(Dataset entries)
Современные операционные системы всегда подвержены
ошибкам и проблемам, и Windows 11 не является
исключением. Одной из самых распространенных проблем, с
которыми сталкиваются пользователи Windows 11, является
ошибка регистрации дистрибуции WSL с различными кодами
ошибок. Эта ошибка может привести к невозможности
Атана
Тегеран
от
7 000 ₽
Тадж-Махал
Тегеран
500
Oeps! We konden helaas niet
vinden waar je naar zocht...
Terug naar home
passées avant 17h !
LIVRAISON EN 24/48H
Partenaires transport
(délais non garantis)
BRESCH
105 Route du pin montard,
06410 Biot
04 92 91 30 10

* * *

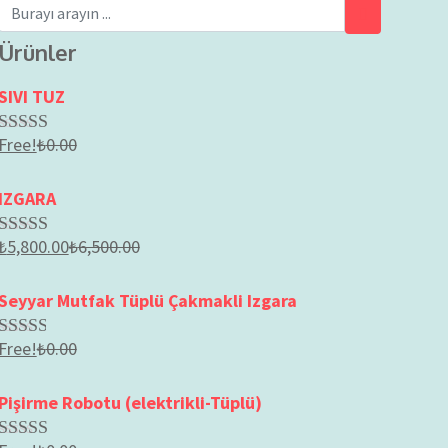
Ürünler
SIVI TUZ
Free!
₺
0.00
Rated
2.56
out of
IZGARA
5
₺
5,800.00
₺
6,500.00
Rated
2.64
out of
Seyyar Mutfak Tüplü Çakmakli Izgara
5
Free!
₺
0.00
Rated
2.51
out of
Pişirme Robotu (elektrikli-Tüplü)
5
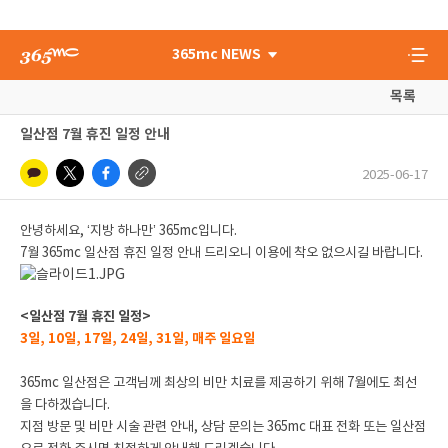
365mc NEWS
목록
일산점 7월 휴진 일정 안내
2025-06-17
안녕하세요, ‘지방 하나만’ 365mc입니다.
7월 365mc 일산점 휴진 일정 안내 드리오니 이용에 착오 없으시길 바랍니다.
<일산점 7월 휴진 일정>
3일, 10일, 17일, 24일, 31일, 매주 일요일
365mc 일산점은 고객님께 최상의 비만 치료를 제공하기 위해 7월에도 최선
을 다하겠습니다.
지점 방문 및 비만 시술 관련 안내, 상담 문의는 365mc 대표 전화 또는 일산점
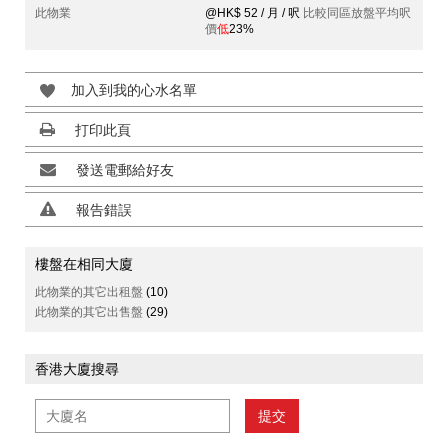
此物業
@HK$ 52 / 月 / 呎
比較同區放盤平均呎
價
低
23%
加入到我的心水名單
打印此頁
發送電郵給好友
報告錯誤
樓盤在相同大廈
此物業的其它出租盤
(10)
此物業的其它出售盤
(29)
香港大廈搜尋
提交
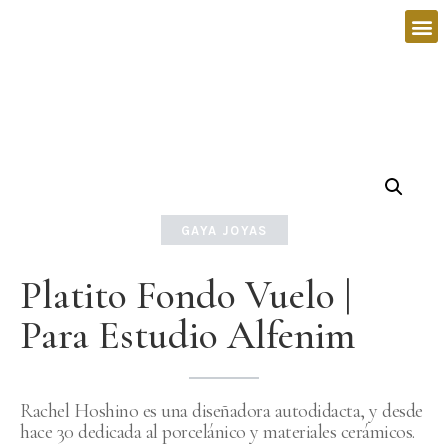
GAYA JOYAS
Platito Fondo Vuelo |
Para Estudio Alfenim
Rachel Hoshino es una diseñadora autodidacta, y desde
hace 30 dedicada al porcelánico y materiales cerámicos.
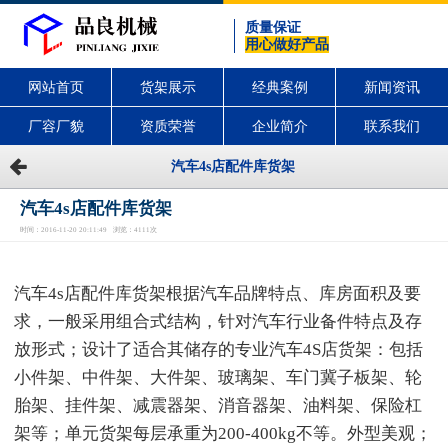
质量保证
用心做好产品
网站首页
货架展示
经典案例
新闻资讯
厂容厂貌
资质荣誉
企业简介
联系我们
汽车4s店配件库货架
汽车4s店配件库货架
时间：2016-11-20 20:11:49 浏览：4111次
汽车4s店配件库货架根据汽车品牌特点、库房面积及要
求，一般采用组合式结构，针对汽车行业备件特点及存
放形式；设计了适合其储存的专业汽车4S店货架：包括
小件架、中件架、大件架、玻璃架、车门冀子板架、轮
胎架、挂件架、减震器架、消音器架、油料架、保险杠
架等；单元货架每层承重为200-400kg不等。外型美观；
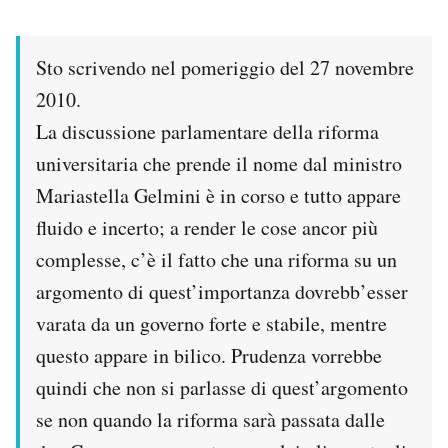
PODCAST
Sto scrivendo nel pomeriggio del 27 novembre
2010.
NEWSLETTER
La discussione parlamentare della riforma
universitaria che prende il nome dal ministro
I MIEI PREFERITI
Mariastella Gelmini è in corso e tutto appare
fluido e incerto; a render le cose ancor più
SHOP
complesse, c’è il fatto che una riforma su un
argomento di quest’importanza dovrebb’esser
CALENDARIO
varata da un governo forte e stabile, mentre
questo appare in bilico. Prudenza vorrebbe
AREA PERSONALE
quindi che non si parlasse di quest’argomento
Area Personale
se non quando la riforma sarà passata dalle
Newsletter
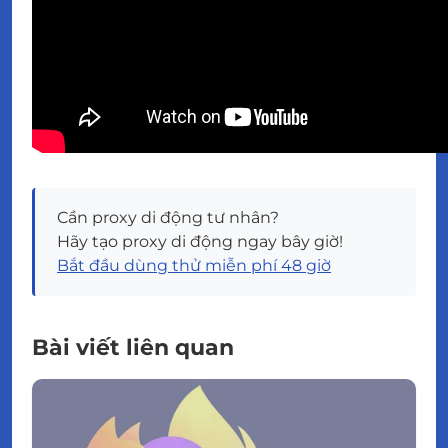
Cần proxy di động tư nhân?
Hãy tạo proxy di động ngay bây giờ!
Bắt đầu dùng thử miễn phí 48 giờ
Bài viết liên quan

[What you have to do] Taking the records above, print only and exactly the lines from the line with "时间：2016-11-20 20:11:49 浏览：4111次" to the line with "Bài viết liên quan", both kept, and exclude pictures.

[Reply to the exercise]
时间：2016-11-20 20:11:49 浏览：4111次
汽车4s店配件库货架根据汽车品牌特点、库房面积及要
求，一般采用组合式结构，针对汽车行业备件特点及存
放形式；设计了适合其储存的专业汽车4S店货架：包括
小件架、中件架、大件架、玻璃架、车门冀子板架、轮
胎架、挂件架、减震器架、消音器架、油料架、保险杠
架等；单元货架每层承重为200-400kg不等。外型美观；
PODCAST
Sto scrivendo nel pomeriggio del 27 novembre
2010.
NEWSLETTER
La discussione parlamentare della riforma
universitaria che prende il nome dal ministro
I MIEI PREFERITI
Mariastella Gelmini è in corso e tutto appare
fluido e incerto; a render le cose ancor più
SHOP
complesse, c’è il fatto che una riforma su un
argomento di quest’importanza dovrebb’esser
CALENDARIO
varata da un governo forte e stabile, mentre
questo appare in bilico. Prudenza vorrebbe
AREA PERSONALE
quindi che non si parlasse di quest’argomento
Area Personale
se non quando la riforma sarà passata dalle
Newsletter
Cần proxy di động tư nhân?
Hãy tạo proxy di động ngay bây giờ!
Bắt đầu dùng thử miễn phí 48 giờ
Bài viết liên quan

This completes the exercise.